The rate of inflation in July has met market expectation, with the headline rate dipping marginally to 3.1% from 3.2% in June.

Despite the slight dip, this marks the seventh consecutive month that the rate has been above 3.0%, warranting another letter of explanation from the Bank of England Governor. Mervyn King will have to write to the Chancellor of the Exchequer explaining why inflation is more than 1 percentage point above target, the eighth such letter since March 2007.

However, King is more than likely to simply copy and paste the last letter as the factors underpinning the high prices remain unchanged.

Sterling suffered a brief sell-off but has recovered its losses with the market apprehensive about the Monetary Policy Committee meeting minutes due Wednesday morning.

Duncan Higgins, senior analyst at Caxton FX said: “The rate of inflation has now fallen for the third consecutive month, which at least lends some credence to the Governor’s unwavering line that price pressures are only temporary. However, the rate is hardly dropping quickly. With VAT due to rise on Jan 1st it is looking increasingly unlikely that the rate will be anywhere near the 2.0% target level for another 12 months.”

As is often the case when data meets expectation, the market reaction has been relatively limited. In lieu of last week’s Quarterly Inflation Report, the market is also aware that the Bank is unlikely to react to the high level of inflation.
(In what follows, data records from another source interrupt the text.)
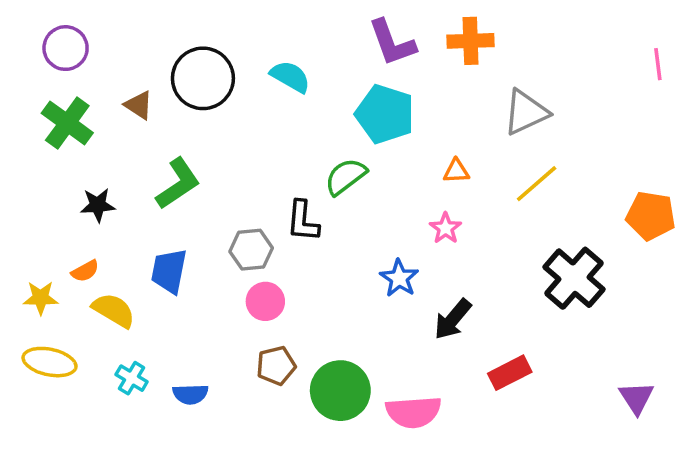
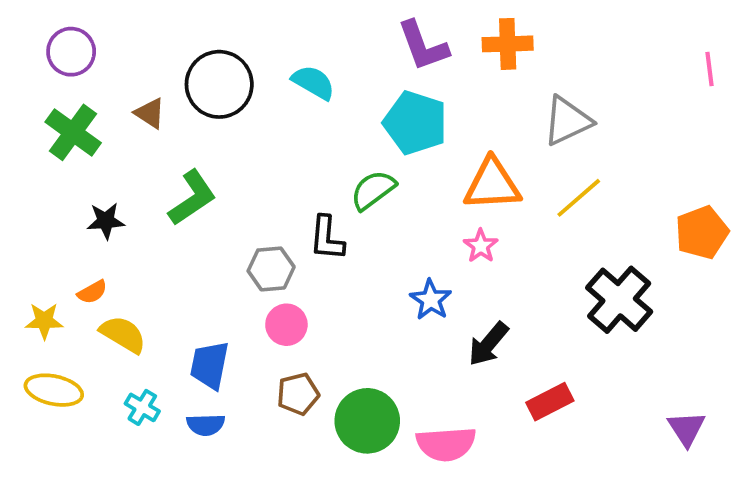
orange triangle: (456, 171) -> (492, 184), size x2.0
orange pentagon: (651, 216) -> (702, 232), turned -30
blue trapezoid: (169, 271) -> (210, 365), moved

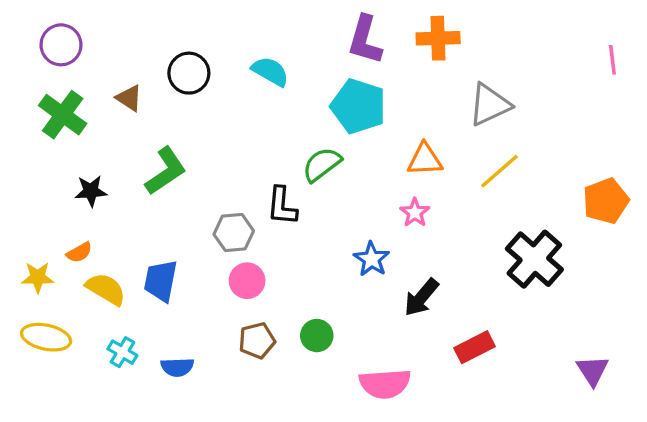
purple L-shape: (423, 46) -> (365, 40), turned 36
black circle: (219, 84) -> (189, 73), size x0.7
orange triangle: (492, 184) -> (425, 159), size x0.7
blue trapezoid: (210, 365) -> (161, 281), moved
green circle: (367, 421) -> (317, 336), moved, size x0.6

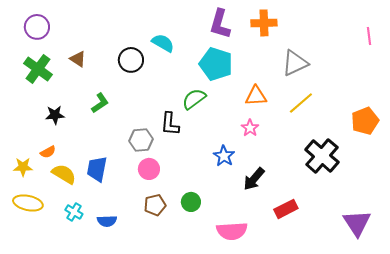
black circle: (189, 73) -> (131, 60), moved
green L-shape: (166, 171) -> (100, 103), size x0.7
purple triangle: (593, 370) -> (357, 223), size x1.4

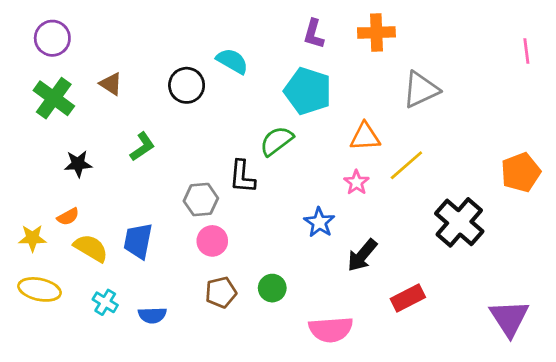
purple L-shape: (220, 24) -> (314, 34), size x0.7
yellow line: (301, 103) -> (406, 165), moved

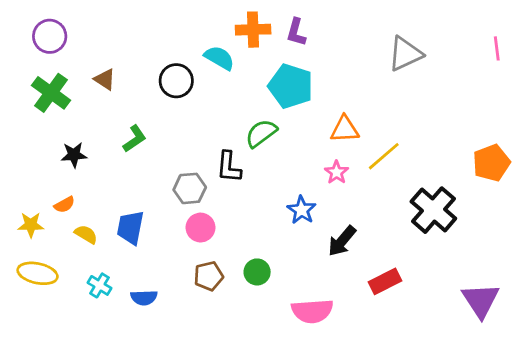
orange cross: (376, 32) -> (253, 30), moved
gray triangle: (421, 90) -> (405, 54), moved
yellow semicircle: (91, 248) -> (86, 234), size x0.7

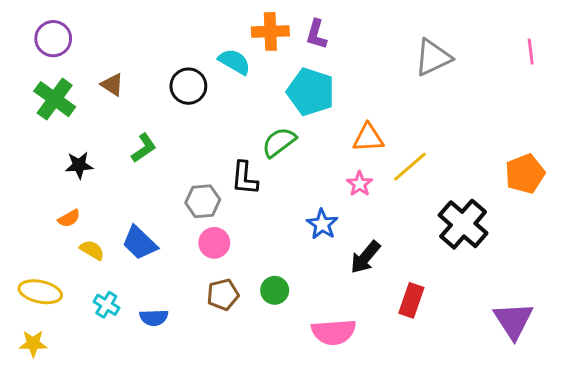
yellow star: (31, 225) -> (33, 344), moved
blue trapezoid: (130, 228) -> (139, 243), turned -57
red rectangle: (385, 281) -> (411, 300), turned -44

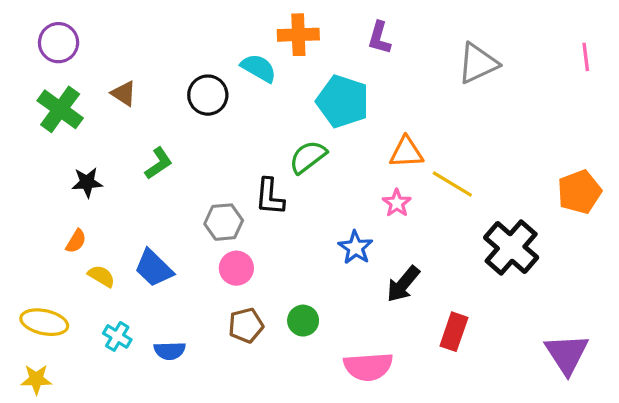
purple L-shape: (316, 34) -> (379, 38), moved
yellow line: (410, 167) -> (452, 184), turned 72
orange semicircle: (69, 218) -> (76, 241), turned -30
“King has made clear his stance that inflation doesn’t pose a significant threat. This position is likely to be reiterated in the MPC’s minutes due for release tomorrow. With the economic outlook still highly uncertain, the Bank is no mood to tighten monetary policy, which the market now appears to have factored in,” concludes Higgins.

Sterling is continuing to trade around half a percent lower against the euro on the day around 1.2150. Against the dollar, the pound remains virtually level on the day around 1.5670.